Brydak-Godowska Joanna, Gołębiewska Joanna, Turczyńska Monika, Moneta-Wielgoś Joanna, Samsel Agnieszka, Borkowski Piotr K, Ciszek Michał, Płonecka-Rodzoch Agnieszka, Kużnik-Borkowska Aleksandra, Ciszewska Joanna, Makomaska-Szaroszyk Elżbieta, Brydak Lidia B, Kęcik Dariusz
Department of Ophthalmology, Medical University of Warsaw, Warsaw, Poland.
Department of Ophthalmology, Children's Memorial Health Institute, Warsaw, Poland.
Med Sci Monit. 2017 Mar 2;23:1106-1115. doi: 10.12659/msm.901744.
BACKGROUND The aim of this study was to assess the clinical course and distinctive features of different white dot syndromes (WDS) in patients attending the Ophthalmology Department, Medical University of Warsaw in the years 1995-2015. MATERIAL AND METHODS Sixty-two (62) patients (43 females and 19 males), aged 18 to 77 years, referred with a WDS were included in this prospective study, with observation period ranging from 5 months to 16 years.
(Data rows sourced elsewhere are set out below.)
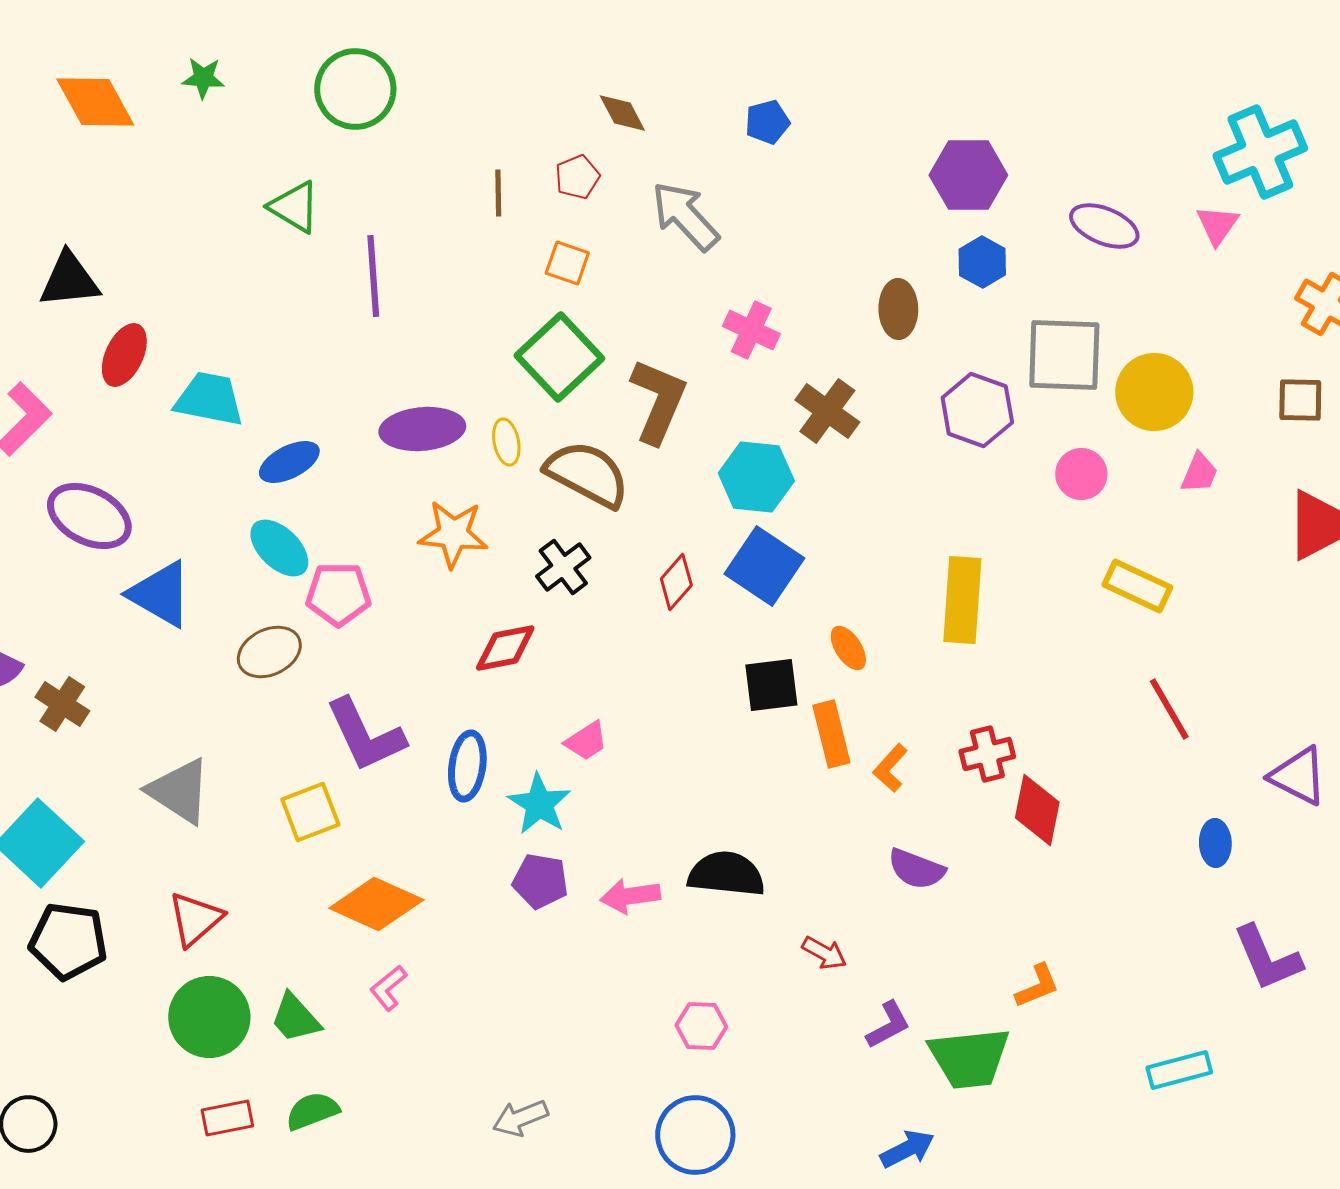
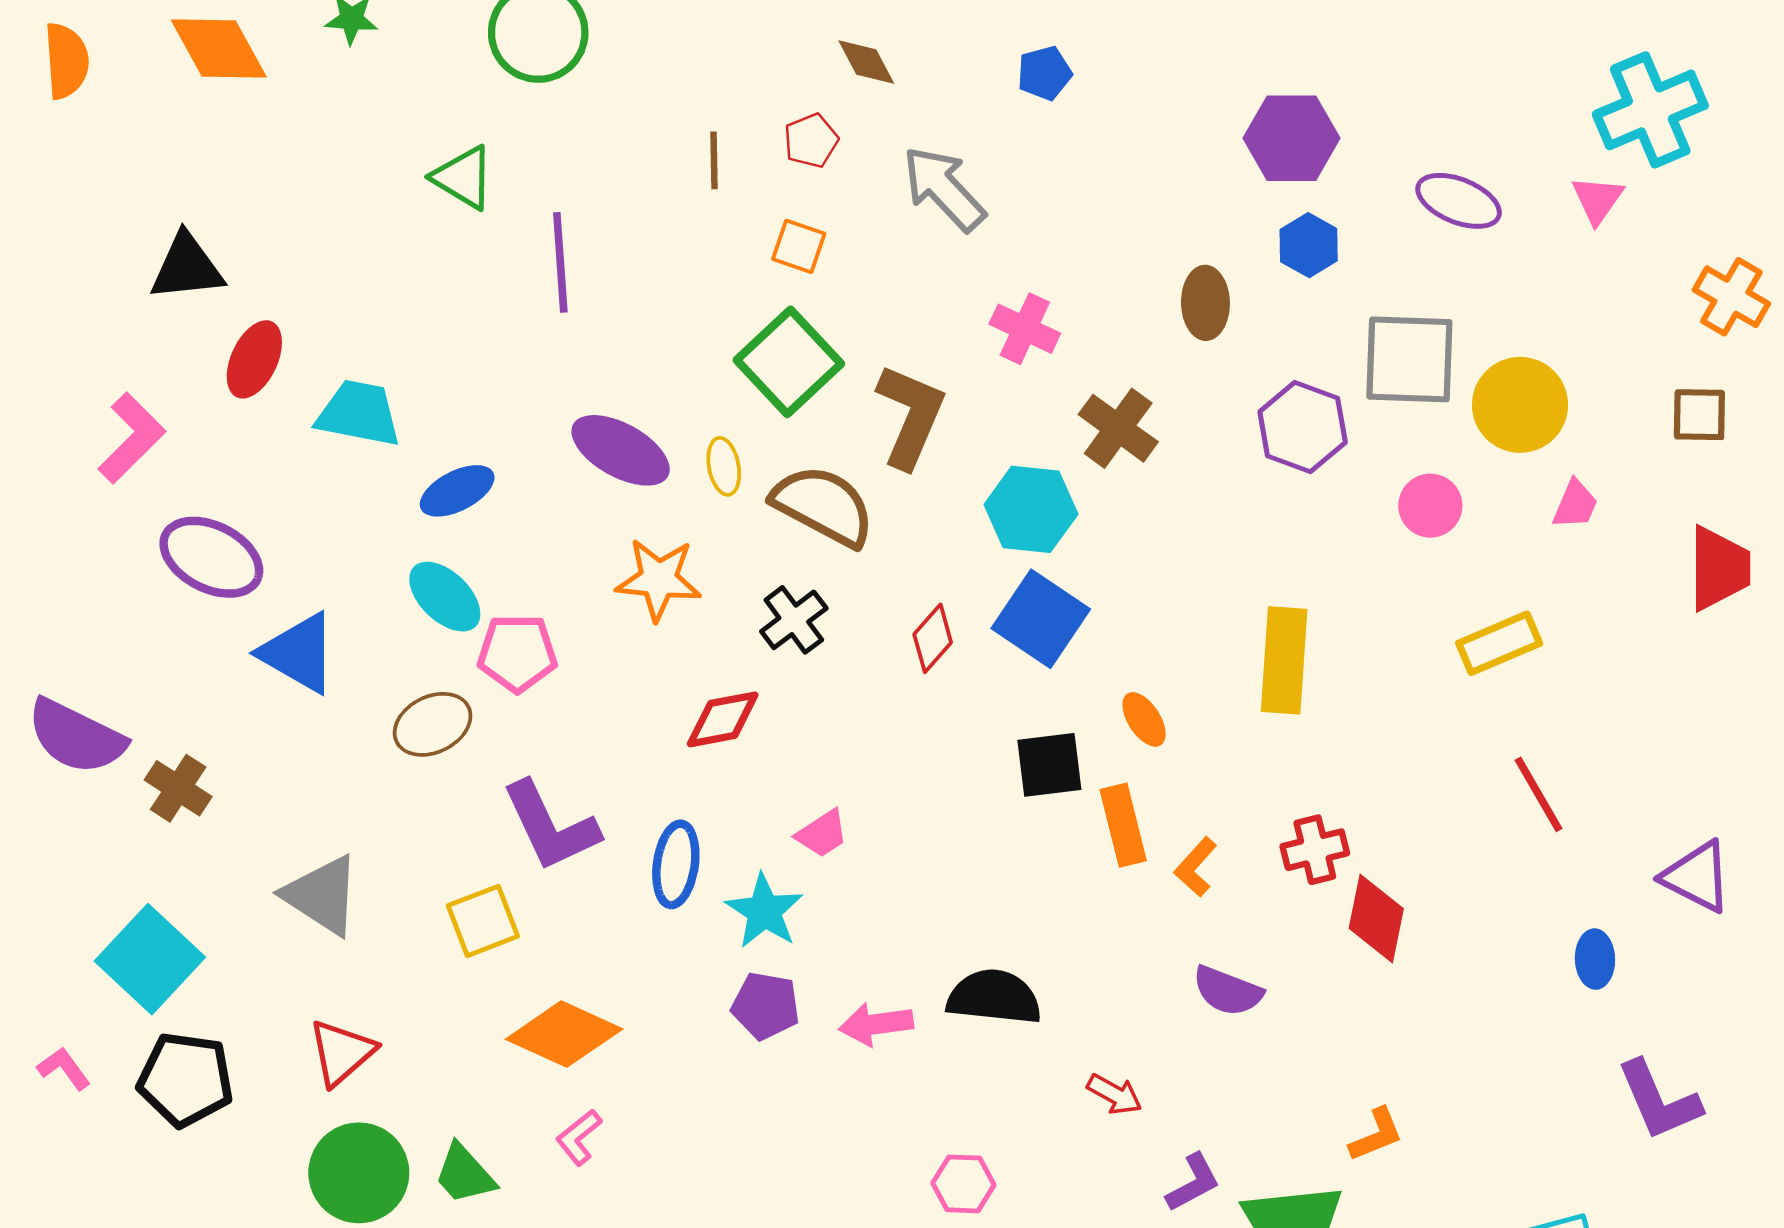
purple ellipse: (422, 429) -> (621, 450), turned 34
yellow rectangle: (1137, 586) -> (1499, 643), turned -48

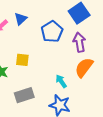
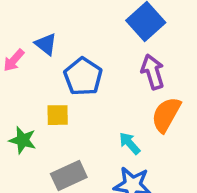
blue triangle: (21, 19) -> (46, 44), turned -32
blue pentagon: (52, 32) -> (83, 77), moved

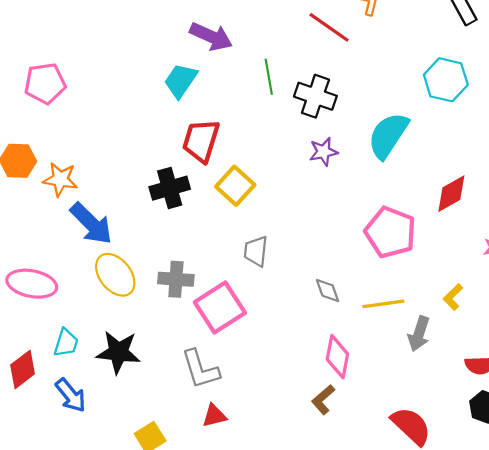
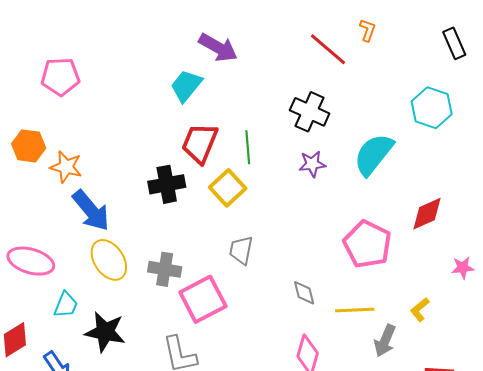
green line: (269, 77) -> (248, 147), moved
cyan trapezoid: (66, 343) -> (66, 305), moved

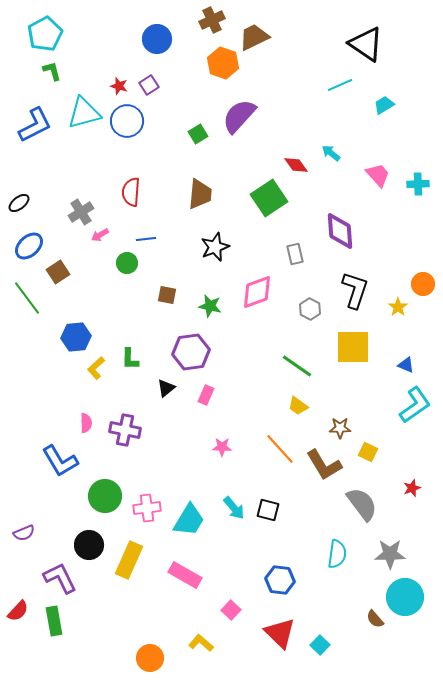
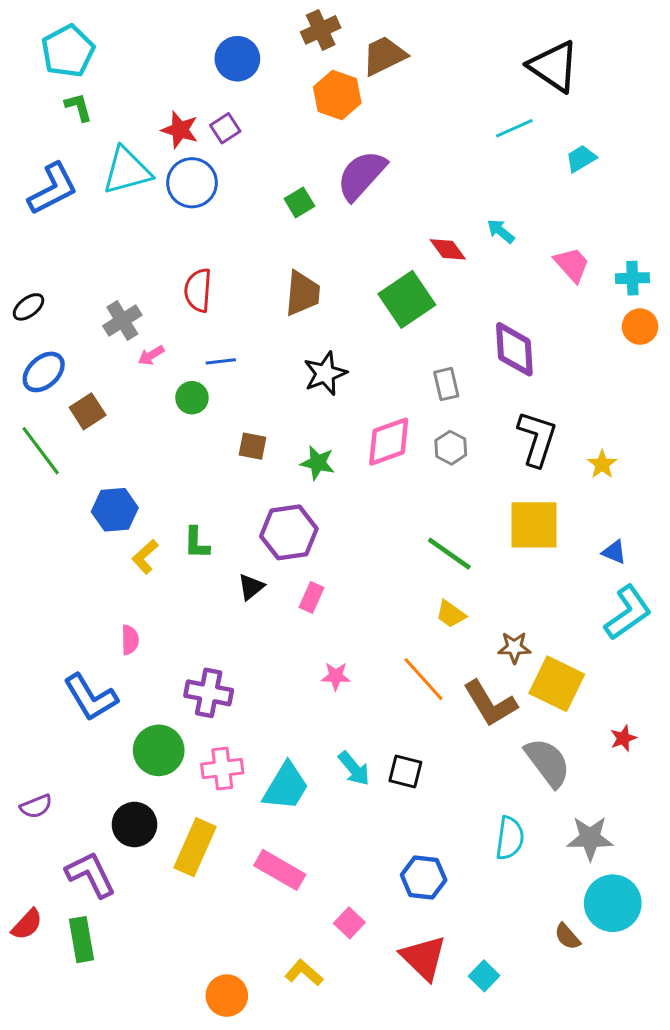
red star: (119, 86) -> (180, 130), size x1.4
orange circle: (423, 284) -> (640, 327), moved
gray hexagon: (310, 309) -> (451, 448), moved
purple cross: (125, 430) -> (209, 693), moved
yellow square: (368, 452) -> (557, 684), size x1.8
All patients underwent a complete ophthalmological examination and multimodal imaging studies. RESULTS In this cohort of 62 patients, the following WDS entities were identified: multifocal choroiditis with panuveitis (MFCPU), multifocal choroiditis (MFC), punctate inner choroidopathy (PIC), birdshot, acute posterior multifocal placoid pigment epitheliopathy (APMPPE), subretinal fibrosis and uveitis, multiple evanescent white dot syndrome (MEWDS), serpiginous choroiditis, and single cases of acute annular outer retinopathy (AAOR). CONCLUSIONS The study was performed at a Polish referral center and may to some extent reflect the varied geographical distribution of white dot syndromes, as none of the subjects was found to suffer from acute zonal occult outer retinopathy (AZOOR), acute macular neuroretinopathy (AMN), or diffuse unilateral subacute neuroretinitis (DUSN). Long-term follow-up is warranted by the evolution of lesions in the eye fundus, while management depends on correct diagnosis of WDS. When the posterior pole is involved in some cases of the WDS an immunosuppressive treatment, the use of the PDT or anti-VEGF injections were necessary.
背景 本研究旨在评估1995年至2015年期间在华沙医科大学眼科就诊的不同白点综合征(WDS)患者的临床病程和独特特征。
材料与方法 本前瞻性研究纳入了62例(43例女性和19例男性)年龄在18至77岁之间、因白点综合征前来就诊的患者,观察期为5个月至16年。所有患者均接受了全面的眼科检查和多模式影像学检查。
结果 在这62例患者中,确定了以下白点综合征类型:多灶性脉络膜炎伴全葡萄膜炎(MFCPU)、多灶性脉络膜炎(MFC)、点状内层脉络膜病变(PIC)、鸟枪弹样视网膜脉络膜病变、急性后极部多灶性鳞状色素上皮病变(APMPPE)、视网膜下纤维化和葡萄膜炎、多发性一过性白点综合征(MEWDS)、匐行性脉络膜炎,以及急性环形外层视网膜病变(AAOR)的单例。
结论 该研究在波兰的一个转诊中心进行,可能在一定程度上反映了白点综合征的不同地理分布情况,因为未发现任何受试者患有急性区域性隐匿性外层视网膜病变(AZOOR)、急性黄斑神经视网膜病变(AMN)或弥漫性单侧亚急性神经视网膜炎(DUSN)。由于眼底病变的演变,有必要进行长期随访,而治疗则取决于白点综合征的正确诊断。当某些白点综合征病例累及后极部时,免疫抑制治疗、光动力疗法(PDT)或抗血管内皮生长因子(VEGF)注射是必要的。